Bounding box prediction data:

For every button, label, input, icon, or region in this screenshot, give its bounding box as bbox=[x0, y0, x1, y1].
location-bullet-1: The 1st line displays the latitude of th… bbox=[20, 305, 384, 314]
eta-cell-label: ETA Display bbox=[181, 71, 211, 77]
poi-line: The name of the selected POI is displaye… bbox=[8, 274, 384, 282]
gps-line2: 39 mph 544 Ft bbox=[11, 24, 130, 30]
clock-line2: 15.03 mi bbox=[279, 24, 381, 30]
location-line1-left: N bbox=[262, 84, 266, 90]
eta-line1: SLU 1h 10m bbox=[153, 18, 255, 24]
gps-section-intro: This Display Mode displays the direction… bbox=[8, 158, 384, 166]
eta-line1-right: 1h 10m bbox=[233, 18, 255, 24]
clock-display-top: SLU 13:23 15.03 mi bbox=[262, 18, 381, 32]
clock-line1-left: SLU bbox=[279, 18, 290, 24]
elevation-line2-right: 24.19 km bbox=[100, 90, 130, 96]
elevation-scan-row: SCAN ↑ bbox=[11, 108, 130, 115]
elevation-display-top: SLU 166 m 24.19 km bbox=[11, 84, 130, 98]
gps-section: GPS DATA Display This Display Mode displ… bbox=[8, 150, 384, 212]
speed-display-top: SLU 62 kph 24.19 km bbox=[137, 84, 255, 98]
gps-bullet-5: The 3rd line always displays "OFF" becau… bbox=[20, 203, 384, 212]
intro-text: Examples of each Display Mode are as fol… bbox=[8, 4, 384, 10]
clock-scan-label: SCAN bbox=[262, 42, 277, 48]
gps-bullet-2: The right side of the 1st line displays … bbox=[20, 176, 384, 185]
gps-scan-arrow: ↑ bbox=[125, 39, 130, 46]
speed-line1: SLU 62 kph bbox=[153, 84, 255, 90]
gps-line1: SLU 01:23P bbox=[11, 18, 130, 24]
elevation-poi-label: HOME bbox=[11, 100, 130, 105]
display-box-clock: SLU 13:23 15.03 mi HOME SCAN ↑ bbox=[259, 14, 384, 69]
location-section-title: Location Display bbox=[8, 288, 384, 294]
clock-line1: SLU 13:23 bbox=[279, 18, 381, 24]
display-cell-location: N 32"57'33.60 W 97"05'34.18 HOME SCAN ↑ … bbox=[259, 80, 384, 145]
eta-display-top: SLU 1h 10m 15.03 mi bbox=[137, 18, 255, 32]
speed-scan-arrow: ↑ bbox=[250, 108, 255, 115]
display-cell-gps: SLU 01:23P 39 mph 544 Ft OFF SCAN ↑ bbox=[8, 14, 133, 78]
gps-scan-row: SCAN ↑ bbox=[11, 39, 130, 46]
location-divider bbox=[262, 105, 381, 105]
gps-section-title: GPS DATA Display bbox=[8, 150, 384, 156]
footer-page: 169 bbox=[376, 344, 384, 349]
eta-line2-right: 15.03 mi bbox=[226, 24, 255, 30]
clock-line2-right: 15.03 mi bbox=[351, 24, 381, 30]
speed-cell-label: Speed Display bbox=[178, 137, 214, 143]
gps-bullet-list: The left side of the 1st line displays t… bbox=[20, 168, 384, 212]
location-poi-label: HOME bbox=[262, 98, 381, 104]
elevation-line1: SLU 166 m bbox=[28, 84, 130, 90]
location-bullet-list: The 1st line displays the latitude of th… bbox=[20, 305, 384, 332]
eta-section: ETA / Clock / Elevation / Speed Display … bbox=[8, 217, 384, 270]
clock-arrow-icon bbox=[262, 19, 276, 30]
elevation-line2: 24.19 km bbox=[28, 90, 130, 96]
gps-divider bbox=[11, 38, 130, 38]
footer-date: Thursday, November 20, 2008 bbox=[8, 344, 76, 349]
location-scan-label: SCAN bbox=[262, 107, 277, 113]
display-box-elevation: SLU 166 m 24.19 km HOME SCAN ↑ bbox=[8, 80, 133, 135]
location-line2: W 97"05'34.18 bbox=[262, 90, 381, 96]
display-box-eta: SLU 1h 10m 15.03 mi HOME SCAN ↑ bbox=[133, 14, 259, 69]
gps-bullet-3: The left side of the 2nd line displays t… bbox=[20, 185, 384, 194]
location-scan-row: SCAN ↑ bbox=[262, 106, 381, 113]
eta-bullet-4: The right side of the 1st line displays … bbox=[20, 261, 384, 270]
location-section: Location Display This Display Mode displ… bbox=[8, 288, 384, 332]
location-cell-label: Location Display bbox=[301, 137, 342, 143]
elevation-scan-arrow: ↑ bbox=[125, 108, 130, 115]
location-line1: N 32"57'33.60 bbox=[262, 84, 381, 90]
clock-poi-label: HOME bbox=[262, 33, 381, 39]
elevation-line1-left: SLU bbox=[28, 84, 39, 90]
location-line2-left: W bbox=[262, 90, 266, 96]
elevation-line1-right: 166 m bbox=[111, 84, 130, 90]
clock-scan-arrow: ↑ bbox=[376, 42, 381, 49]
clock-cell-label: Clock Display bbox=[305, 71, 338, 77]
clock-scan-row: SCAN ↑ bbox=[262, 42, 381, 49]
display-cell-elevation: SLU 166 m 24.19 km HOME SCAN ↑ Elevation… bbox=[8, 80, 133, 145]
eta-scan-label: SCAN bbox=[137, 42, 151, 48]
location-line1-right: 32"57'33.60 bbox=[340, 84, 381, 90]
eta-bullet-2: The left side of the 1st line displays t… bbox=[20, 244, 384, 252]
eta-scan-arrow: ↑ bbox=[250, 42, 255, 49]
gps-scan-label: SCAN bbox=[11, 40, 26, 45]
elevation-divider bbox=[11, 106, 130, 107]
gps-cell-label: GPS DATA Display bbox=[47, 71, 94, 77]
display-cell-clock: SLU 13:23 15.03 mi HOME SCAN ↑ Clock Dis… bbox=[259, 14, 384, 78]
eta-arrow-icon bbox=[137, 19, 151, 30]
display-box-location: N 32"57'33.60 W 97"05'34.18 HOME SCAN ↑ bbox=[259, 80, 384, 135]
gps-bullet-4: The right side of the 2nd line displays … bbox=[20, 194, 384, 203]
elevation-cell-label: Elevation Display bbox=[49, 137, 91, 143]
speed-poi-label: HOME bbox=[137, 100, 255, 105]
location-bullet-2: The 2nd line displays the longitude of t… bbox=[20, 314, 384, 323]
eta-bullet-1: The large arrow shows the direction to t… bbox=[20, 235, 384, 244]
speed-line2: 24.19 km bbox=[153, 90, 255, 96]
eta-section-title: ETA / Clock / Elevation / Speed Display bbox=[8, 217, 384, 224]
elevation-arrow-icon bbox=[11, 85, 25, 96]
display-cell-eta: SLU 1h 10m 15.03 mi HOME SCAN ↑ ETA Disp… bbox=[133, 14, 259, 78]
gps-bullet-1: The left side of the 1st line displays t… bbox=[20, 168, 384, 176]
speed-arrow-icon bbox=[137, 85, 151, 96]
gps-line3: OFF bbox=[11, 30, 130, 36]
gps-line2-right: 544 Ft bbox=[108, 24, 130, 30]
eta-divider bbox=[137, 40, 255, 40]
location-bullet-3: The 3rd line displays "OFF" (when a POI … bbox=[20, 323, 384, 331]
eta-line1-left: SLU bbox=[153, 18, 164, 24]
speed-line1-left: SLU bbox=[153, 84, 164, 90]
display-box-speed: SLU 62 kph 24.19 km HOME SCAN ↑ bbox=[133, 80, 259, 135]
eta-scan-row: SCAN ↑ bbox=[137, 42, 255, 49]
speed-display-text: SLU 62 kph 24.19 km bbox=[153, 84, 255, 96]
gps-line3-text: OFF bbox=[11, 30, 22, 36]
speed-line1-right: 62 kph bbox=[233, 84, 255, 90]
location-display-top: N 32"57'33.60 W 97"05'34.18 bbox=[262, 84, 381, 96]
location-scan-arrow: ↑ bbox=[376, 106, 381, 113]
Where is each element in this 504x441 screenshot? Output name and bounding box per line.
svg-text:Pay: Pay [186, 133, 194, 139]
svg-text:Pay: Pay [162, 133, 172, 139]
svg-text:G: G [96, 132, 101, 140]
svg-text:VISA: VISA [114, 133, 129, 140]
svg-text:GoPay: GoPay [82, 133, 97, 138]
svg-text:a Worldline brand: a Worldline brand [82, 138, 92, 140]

The task:
Please write out, exactly as they appear, the lines from the one containing "Where is each" through the last line of the records above, and nothing more.

Exercise answer:
Where is each element in this 504x441 screenshot? Output name and bounding box per line.
svg-text:Pay: Pay [186, 133, 194, 139]
svg-text:Pay: Pay [162, 133, 172, 139]
svg-text:G: G [96, 132, 101, 140]
svg-text:VISA: VISA [114, 133, 129, 140]
svg-text:GoPay: GoPay [82, 133, 97, 138]
svg-text:a Worldline brand: a Worldline brand [82, 138, 92, 140]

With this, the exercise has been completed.